In the Court books of Street Manor the record of Lywood Farm is divided into two portions. Both consist of one house, one barn and 100 acres of land in Ardingly. The earliest date is 1611 for them both. The first portion is then recorded as having been in the hands of Alexander Payne. His burial is entered in the Parish Registers as having taken place on February 23rd.1610-1, and he is described as “Alexander Paine of Liod”. His neighbour died the same month, and his burial is recorded on February 7th , 1610-1, as that of “John Wheeler, of Lied, Churchwarden”. On March 3rd, “John Adkins tennant of the said Alexander Paine” also was buried. The year 1610 was a year of the plague in Ardingly, nineteen burials being recorded between August 30th and October 8th. They were chiefly young persons who died. “On September 16th, 1610, John son of Nicholas Chatfield was baptized at Lindfield because the plague was then in Ardingleigh and at that time there were no praiers at the Church for two sundayes“. Par. Reg.
When the death of a tenant of the Manor took place an enquiry was held as to the next heir, as the tenancy, whether freehold or copyhold, went on to the right heirs according to the custom of the manor. Eventually Richard Allfrey, husband of Katherine, daughter of Alexander Paine, is put in possession. There is strong reason to believe that he came of the family who held the neighbouring land of Upper Lodge Farm. He died in 1661, but this portion of Lywood remained with his heirs till 1733, when it appears in the hands of the Crawfords. In 1794 the number of barns has increased to two. It is then in the hands of Gibbs Crawford, of Pax Hill, Lindfield, and in 1880 it was enfranchised by Mrs. Williams, daughter of Thos. Gibbs Crawford, and finally sold to the Stephenson Clarke family. This portion is now known as Lywood House.

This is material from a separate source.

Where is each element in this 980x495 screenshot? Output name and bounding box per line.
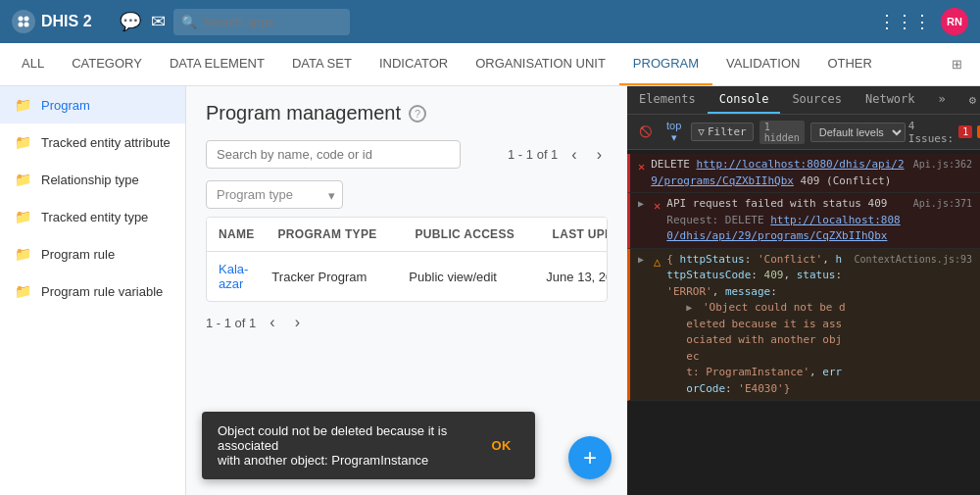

The other portion, which still retains its name of Lywood Farm, was held by John Wheeler at the time of his death in 1611. It probably had been in the family for some time previously and certainly remained in their hands till 1707, when it passed for a short time to Calvert Bristow, and from him to the Hamlen family, who owned much land in Ardingly in the 18th century. Their great tombs stand outside the N.E. corner of the Chancel and it is from a descendant of them that the Parish got the portion of Haire’s charity, which has never been sufficient to be of much use. In most or the records of this portion the name is spelt Lyhood – the Sussex way of dealing with a “w” being shown.
The Paynes and the Wheelers played a great part in the parish in the 16th and 17th centuries. Their names appear in the very earliest Registers, 1558, and the Paynes were at Lyod then. Nearly every farm in the parish has been held by a Payne at some time or other, and their names are numberless in the Registers. The Wheelers are not quite so numerous but their record goes back to 1558, and they have left their name in Wheeler’s Field.
In 1854 Laurence Smith held Lywood Farm. He has left behind him the sobriquet of “Tipsy”, but time has washed away his weakness, which was not uncommon in those days. In 1875 he alienated Lyhood to the late Mr. Stephenson Clarke.